*Source records*.
»»
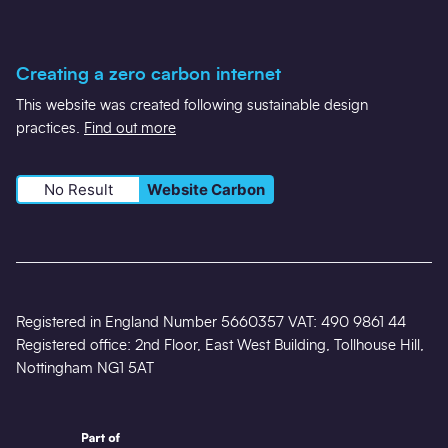
Creating a zero carbon internet
This website was created following sustainable design
practices.
Find out more
No Result
Website Carbon
Registered in England Number 5660357 VAT: 490 9861 44
Registered office: 2nd Floor, East West Building, Tollhouse Hill,
Nottingham NG1 5AT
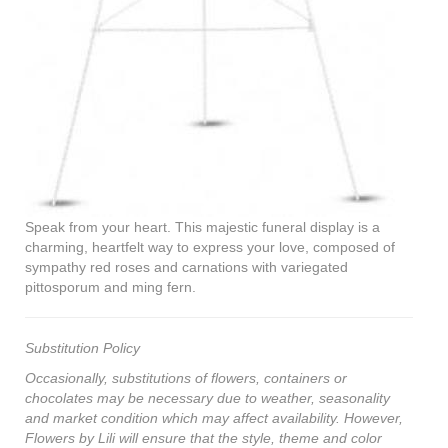
Speak from your heart. This majestic funeral display is a
charming, heartfelt way to express your love, composed of
sympathy red roses and carnations with variegated
pittosporum and ming fern.
Substitution Policy
Occasionally, substitutions of flowers, containers or
chocolates may be necessary due to weather, seasonality
and market condition which may affect availability. However,
Flowers by Lili will ensure that the style, theme and color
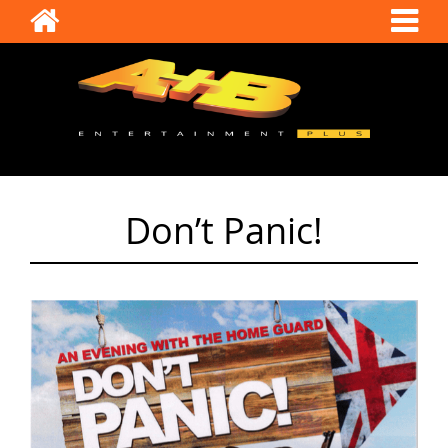
Don’t Panic!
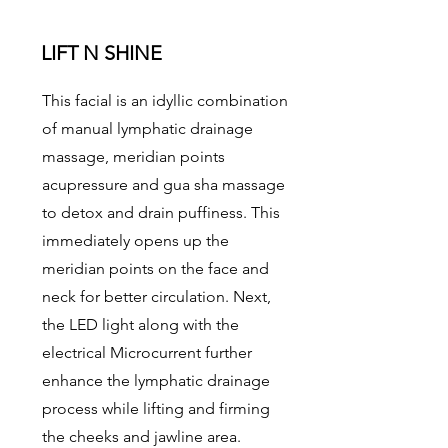
LIFT N SHINE
This facial is an idyllic combination
of manual lymphatic drainage
massage, meridian points
acupressure and gua sha massage
to detox and drain puffiness. This
immediately opens up the
meridian points on the face and
neck for better circulation. Next,
the LED light along with the
electrical Microcurrent further
enhance the lymphatic drainage
process while lifting and firming
the cheeks and jawline area.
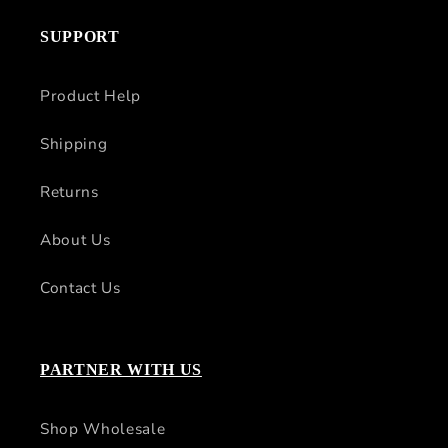
SUPPORT
Product Help
Shipping
Returns
About Us
Contact Us
PARTNER WITH US
Shop Wholesale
««
*Problem details*.
Check each line of the data above for the string "meridian", and copy the ones that have it.

*Solution below*.
massage, meridian points
meridian points on the face and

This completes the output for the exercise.